## Task to complete
Nothing is needed except the lines below that run from the one with "niż w przypadku tradycyjnej poczty." through the one with "sprawdzić wszystkie związane z tym koszty.", repeated exactly.

## Supplied data

*** Block opens ***

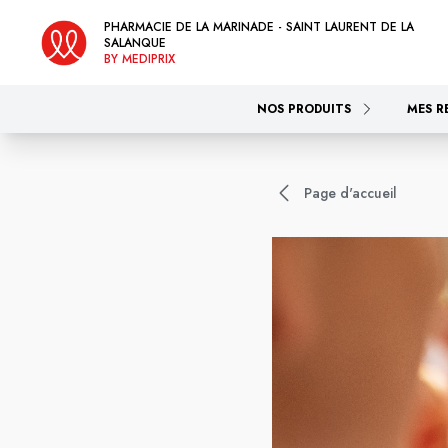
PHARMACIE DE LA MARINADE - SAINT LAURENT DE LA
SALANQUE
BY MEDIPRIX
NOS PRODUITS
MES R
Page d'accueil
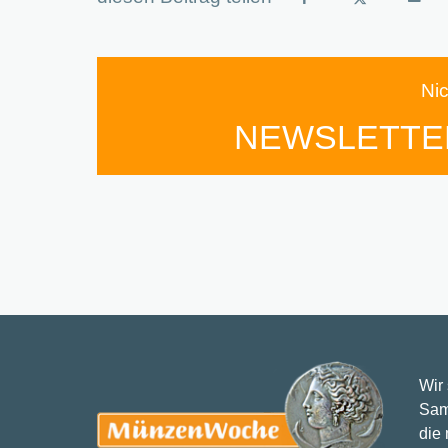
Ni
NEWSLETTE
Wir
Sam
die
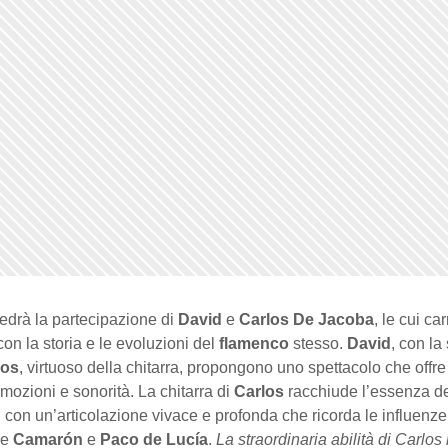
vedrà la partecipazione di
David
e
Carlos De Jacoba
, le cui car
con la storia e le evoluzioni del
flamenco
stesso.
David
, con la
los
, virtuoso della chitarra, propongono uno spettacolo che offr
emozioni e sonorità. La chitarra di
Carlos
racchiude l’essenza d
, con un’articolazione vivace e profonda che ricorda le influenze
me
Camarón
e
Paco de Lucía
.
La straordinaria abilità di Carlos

*** Block closes ***
*** Block opens ***

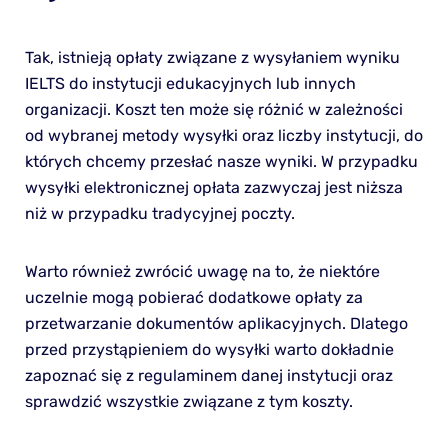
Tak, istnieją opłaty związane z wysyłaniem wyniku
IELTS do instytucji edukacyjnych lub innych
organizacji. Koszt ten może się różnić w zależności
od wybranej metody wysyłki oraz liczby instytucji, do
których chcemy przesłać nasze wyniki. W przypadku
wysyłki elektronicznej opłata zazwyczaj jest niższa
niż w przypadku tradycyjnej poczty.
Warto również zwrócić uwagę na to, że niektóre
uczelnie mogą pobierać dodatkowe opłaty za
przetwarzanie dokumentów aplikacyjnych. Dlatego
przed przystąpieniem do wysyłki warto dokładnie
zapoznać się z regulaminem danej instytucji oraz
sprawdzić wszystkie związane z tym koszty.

*** Block closes ***

## Task solution
niż w przypadku tradycyjnej poczty.
Warto również zwrócić uwagę na to, że niektóre
uczelnie mogą pobierać dodatkowe opłaty za
przetwarzanie dokumentów aplikacyjnych. Dlatego
przed przystąpieniem do wysyłki warto dokładnie
zapoznać się z regulaminem danej instytucji oraz
sprawdzić wszystkie związane z tym koszty.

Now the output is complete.